I have the stock opa2604's in my cd player now. I've been reading more and more that folks are actually modding UP to them. I have on had 4 ad8066's that I was going to have installed and was considering the opa627's. Perhaps I don't really need to roll the opamps? Too bad it is not as easy are rolling tubes...


----------



## BPRJam

I really like the 2604. I've only used it in a MINT, but I liked it substantially better than the 2132 and almost as much as the AD8620. I used to have a comparison written up between the 2132 and 2604, but I don't know where it is anymore. I'll try to dig it up sometime soon. Basically, my recollection is that the 2604 kept the characteristic Burr Brown sound, but the soundstage seemed wider and the clarity was higher than the 2132. (But I always thought the 2132 sounded muddy.)

 Behind the 2228, the 2604 is my favorite BB opamp that I have heard (I have yet to hear the 627). The 2227 and 2228 are pretty laid back, like most opa's, but they are revealing and agressive like the 8620. Basically, the 2228, to me at least, is the perfect blend between the BB sound and the AD sound.

 So, to answer your question, you can't get much better than the 2604, IMO.

 BPRJam


----------



## KTpG

I always considered the OPA2604 to be a cheap opamp... so I went with "better" OPA2132, OPA2228, OPA627, OPA637, etc. Out of curiosity, I ordered an OPA2604 as a spare chip along with several other "usual" opamps. I threw it in one of my old buffered amps and was really quite surprised by the sound. To be quite honest, I prefer it to the other opamps I listened to previously, except maybe the OPA627/637... but they cost SOOO much more that it really doesn't matter. Out of curiosity, you might try opamp rolling to see if another one fits your liking better. I suppose I might need to try out the OPA2132 again to see if maybe it wasn't just a fluke that I hadn't listened to headphones in a while and thought the 2604 was amazing because of that. At any rate, the 2604 is a pretty solid little amp, though. I like it... and will probably use it more often in the future.

 One note... Tangent has some notes on opamps on his site.. and I think one of his comments about the 2604 was that it needs a little higher voltage than 2132, etc. to sound just right... not sure, though.
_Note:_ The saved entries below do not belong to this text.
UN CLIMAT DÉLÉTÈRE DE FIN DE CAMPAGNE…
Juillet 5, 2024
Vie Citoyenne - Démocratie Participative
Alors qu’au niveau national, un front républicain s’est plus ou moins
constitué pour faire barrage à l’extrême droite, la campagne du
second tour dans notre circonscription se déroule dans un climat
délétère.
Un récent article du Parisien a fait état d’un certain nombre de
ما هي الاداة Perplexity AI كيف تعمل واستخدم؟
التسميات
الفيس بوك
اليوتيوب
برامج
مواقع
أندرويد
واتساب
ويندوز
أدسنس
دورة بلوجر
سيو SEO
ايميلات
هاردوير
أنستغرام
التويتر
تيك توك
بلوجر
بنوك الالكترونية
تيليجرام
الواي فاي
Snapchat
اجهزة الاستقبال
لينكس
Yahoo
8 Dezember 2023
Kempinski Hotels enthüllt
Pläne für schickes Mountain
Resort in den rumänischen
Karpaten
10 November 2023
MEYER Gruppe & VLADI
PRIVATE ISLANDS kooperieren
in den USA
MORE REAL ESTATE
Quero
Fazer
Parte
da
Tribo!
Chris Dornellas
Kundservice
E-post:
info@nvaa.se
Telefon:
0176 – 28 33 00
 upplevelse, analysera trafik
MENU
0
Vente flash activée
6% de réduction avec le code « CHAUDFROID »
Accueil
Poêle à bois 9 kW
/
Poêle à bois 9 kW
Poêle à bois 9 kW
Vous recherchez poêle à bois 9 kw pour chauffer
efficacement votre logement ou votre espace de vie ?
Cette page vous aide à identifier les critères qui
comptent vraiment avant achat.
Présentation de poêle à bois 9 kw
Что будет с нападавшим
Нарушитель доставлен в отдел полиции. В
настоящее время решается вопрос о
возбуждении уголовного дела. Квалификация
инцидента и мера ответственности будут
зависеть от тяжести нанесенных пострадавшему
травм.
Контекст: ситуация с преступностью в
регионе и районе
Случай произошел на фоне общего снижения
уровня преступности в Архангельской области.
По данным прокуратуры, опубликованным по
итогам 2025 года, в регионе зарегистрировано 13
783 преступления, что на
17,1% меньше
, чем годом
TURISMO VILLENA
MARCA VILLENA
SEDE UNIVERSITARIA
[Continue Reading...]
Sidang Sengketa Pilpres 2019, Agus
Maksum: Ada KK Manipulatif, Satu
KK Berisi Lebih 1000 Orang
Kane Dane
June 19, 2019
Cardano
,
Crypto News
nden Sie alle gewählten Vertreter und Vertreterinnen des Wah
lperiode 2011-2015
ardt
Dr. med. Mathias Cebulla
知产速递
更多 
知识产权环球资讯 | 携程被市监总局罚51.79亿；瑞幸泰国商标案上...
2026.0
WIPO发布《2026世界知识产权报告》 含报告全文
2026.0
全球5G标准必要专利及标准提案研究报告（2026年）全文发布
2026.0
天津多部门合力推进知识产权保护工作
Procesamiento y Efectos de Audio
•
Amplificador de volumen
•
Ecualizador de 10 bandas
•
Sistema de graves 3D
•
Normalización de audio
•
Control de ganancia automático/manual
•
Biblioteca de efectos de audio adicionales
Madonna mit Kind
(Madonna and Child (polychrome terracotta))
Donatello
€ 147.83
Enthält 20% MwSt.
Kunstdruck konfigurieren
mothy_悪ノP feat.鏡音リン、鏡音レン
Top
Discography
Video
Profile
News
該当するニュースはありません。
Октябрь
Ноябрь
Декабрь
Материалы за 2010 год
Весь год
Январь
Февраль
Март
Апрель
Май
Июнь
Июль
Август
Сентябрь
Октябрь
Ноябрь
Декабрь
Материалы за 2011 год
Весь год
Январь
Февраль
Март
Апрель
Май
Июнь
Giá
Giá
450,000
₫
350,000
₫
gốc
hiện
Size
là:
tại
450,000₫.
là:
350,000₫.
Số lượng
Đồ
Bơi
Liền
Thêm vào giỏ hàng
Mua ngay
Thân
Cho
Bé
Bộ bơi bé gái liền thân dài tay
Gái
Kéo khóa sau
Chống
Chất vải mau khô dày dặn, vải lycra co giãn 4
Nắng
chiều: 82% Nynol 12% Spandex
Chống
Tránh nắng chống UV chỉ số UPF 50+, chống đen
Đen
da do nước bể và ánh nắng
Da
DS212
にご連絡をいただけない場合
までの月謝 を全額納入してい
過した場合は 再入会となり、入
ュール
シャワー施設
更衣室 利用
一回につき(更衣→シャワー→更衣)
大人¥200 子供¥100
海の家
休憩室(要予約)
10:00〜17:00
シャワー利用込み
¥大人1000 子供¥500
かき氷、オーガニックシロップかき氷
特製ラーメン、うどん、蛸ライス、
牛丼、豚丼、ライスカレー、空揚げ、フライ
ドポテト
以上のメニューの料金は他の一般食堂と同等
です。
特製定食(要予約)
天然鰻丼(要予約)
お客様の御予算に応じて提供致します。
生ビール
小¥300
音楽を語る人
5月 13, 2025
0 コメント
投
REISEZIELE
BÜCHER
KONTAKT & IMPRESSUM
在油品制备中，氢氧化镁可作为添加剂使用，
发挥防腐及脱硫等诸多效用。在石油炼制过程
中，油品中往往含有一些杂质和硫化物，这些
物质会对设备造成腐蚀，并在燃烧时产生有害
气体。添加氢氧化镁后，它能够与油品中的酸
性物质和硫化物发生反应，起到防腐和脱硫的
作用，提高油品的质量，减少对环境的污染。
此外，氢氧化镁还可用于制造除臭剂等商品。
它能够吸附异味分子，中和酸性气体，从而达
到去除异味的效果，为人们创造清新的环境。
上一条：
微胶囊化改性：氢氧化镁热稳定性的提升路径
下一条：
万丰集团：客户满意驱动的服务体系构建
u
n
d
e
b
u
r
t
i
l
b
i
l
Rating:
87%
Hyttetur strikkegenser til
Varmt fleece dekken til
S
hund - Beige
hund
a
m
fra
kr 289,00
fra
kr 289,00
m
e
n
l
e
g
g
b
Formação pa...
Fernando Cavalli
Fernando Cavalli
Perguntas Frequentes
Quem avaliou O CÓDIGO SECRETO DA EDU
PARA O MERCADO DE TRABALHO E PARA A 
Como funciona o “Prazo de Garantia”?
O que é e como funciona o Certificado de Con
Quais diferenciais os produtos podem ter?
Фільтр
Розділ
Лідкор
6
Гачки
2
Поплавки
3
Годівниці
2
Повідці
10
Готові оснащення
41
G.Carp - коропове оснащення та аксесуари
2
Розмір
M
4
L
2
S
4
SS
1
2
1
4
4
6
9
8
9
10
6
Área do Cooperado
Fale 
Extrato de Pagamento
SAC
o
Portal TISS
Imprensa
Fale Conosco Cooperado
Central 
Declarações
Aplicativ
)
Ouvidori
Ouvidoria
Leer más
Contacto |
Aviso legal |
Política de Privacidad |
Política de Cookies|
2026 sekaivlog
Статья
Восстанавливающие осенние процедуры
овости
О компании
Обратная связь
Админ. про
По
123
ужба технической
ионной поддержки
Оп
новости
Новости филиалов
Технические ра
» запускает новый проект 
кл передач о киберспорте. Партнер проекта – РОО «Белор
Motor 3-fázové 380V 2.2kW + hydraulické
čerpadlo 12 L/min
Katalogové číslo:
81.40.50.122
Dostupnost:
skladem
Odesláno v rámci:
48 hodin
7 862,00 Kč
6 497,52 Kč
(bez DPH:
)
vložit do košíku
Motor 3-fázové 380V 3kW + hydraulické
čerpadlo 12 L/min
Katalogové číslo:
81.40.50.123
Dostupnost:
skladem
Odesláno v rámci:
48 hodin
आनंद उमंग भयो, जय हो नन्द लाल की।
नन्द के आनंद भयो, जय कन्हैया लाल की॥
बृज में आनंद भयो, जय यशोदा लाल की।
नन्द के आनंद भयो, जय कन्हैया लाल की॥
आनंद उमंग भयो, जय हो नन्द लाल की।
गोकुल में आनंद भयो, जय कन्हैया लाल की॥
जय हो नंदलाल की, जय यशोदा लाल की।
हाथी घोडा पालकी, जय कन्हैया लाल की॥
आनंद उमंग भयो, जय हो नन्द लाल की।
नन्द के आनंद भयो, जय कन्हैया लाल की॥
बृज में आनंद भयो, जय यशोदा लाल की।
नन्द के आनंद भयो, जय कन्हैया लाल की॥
I am running on +/-9V right now with good results.


----------



## xtreme4099

i personally like the LT1022 and LT1028 for my amp, im using the ad8620 on my toshiba dvd player instead of the opa2604, its just a more accurate sounding opamp for my source.


----------



## Zanth

Thanks for the input guys. Since I have the ad8066s on hand and it is a plug n' play thing...I'll give it a whirl.


----------